List of Papers Browse by Subject Areas Author List
Abstract
Machine learning (ML) models may suffer from significant performance disparities between patient groups.
Identifying such disparities by monitoring performance at a granular level is crucial for safely deploying ML to each patient.
Traditional subgroup analysis based on metadata can expose performance disparities only if the available metadata (e.g. patient sex) sufficiently reflects the main reasons for performance variability, which is not common.
Subgroup discovery techniques that identify cohesive subgroups based on learned feature representations appear as a potential solution: They could expose hidden stratifications and provide more granular subgroup performance reports.
However, subgroup discovery is challenging to evaluate even as a standalone task, as ground truth stratification labels do not exist in real data. Subgroup discovery has thus neither been applied nor evaluated for the application of subgroup performance monitoring. Here, we apply subgroup discovery for performance monitoring in chest x-ray and skin lesion classification. We propose novel evaluation strategies and show that a simplified subgroup discovery method without access to classification labels or metadata can expose larger performance disparities than traditional metadata-based subgroup analysis. We provide the first compelling evidence that subgroup discovery can serve as an important tool for comprehensive performance validation and monitoring of trustworthy AI in medicine.

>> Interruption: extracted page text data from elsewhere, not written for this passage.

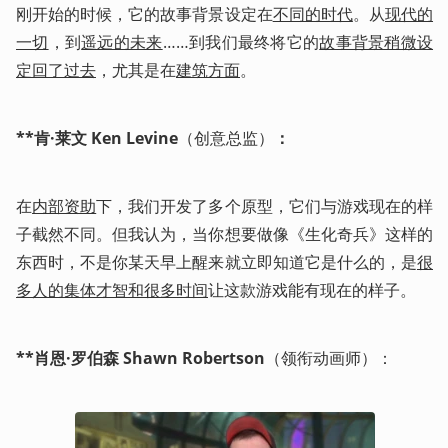
刚开始的时候，它的故事背景设定在
不同的时代
。从
现代的
一切
，到
遥远的未来
……到我们最终将它的
故事背景稍微设
定回了过去
，尤其是在
建筑方面
。
**肯·莱文 Ken Levine
（创意总监）
：
在
内部资助
下，我们开发了多个原型，它们与游戏现在的样
子截然不同。但我认为，当你想要做像《生化奇兵》这样的
东西时，不是你某天早上醒来就立即知道它是什么的，是
很
多人的集体才智和很多时间
让这款游戏能有现在的样子。
**肖恩·罗伯森 Shawn Robertson
（领衔动画师）：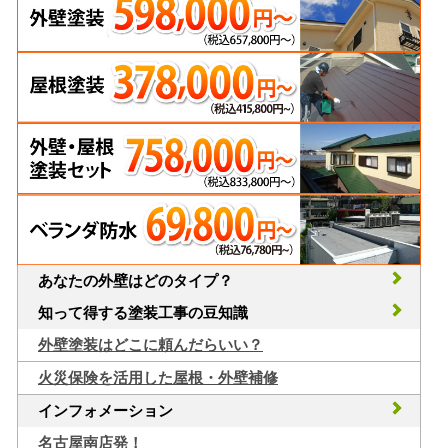
あなたの外壁はどのタイプ？
知って得する塗装工事の豆知識
外壁塗装はどこに頼んだらいい？
火災保険を活用した屋根・外壁補修
インフォメーション
名古屋南店発！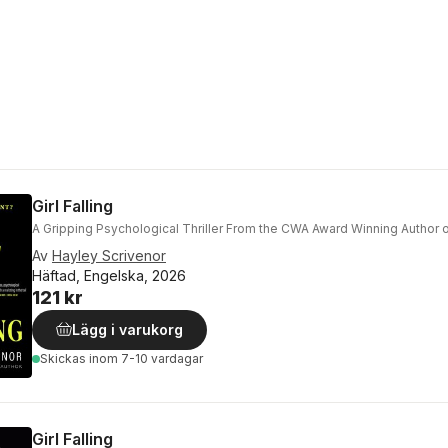
Girl Falling
A Gripping Psychological Thriller From the CWA Award Winning Author o
Av
Hayley Scrivenor
Häftad, Engelska, 2026
121 kr
Lägg i varukorg
Skickas
inom 7-10 vardagar
Girl Falling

Links to Paper and Supplementary Materials
Main Paper (Open Access Version): https://papers.miccai.org/miccai-2025/paper/0459_paper.pdf
SharedIt Link: Not yet available
SpringerLink (DOI): Not yet available
Supplementary Material: Not Submitted
Link to the Code Repository
https://github.com/alceubissoto/hidden-subgroup-perf
Link to the Dataset(s)
N/A
BibTex
@InProceedings{BisAlc_Subgroup_MICCAI2025,
author = { Bissoto, Alceu and Hoang, Trung-Dung and Flühmann, Tim and Sun, Susu and Baumgartner, Christian F. and Koch, Lisa M.},
title = { { Subgroup Performance Analysis in Hidden Stratifications } },
booktitle = {proceedings of Medical Image Computing and Computer Assisted Intervention -- MICCAI 2025},
year = {2025},
publisher = {Springer Nature Switzerland},
volume = {LNCS 15973},
month = {September},
page = {606 -- 615}
}
Reviews
Review #1
- Please describe the contribution of the paper
This paper evaluates subgroup discovery methods in medical applications. Its contributions include experimental and evaluation metric designs to validate the utility of DIMINO. The authors present interesting results, showing that DIMINO effectively discovers subgroups aligned with underlying valid subgroups.
- Please list the major strengths of the paper: you should highlight a novel formulation, an original way to use data, demonstration of clinical feasibility, a novel application, a particularly strong evaluation, or anything else that is a strong aspect of this work. Please provide details, for instance, if a method is novel, explain what aspect is novel and why this is interesting.
- The paper is well-written and well-organized.
- I enjoyed reading it, as it addresses an important and overlooked topic.
- The empirical results are solid and clearly presented.
- Please list the major weaknesses of the paper. Please provide details: for instance, if you state that a formulation, way of using data, demonstration of clinical feasibility, or application is not novel, then you must provide specific references to prior work.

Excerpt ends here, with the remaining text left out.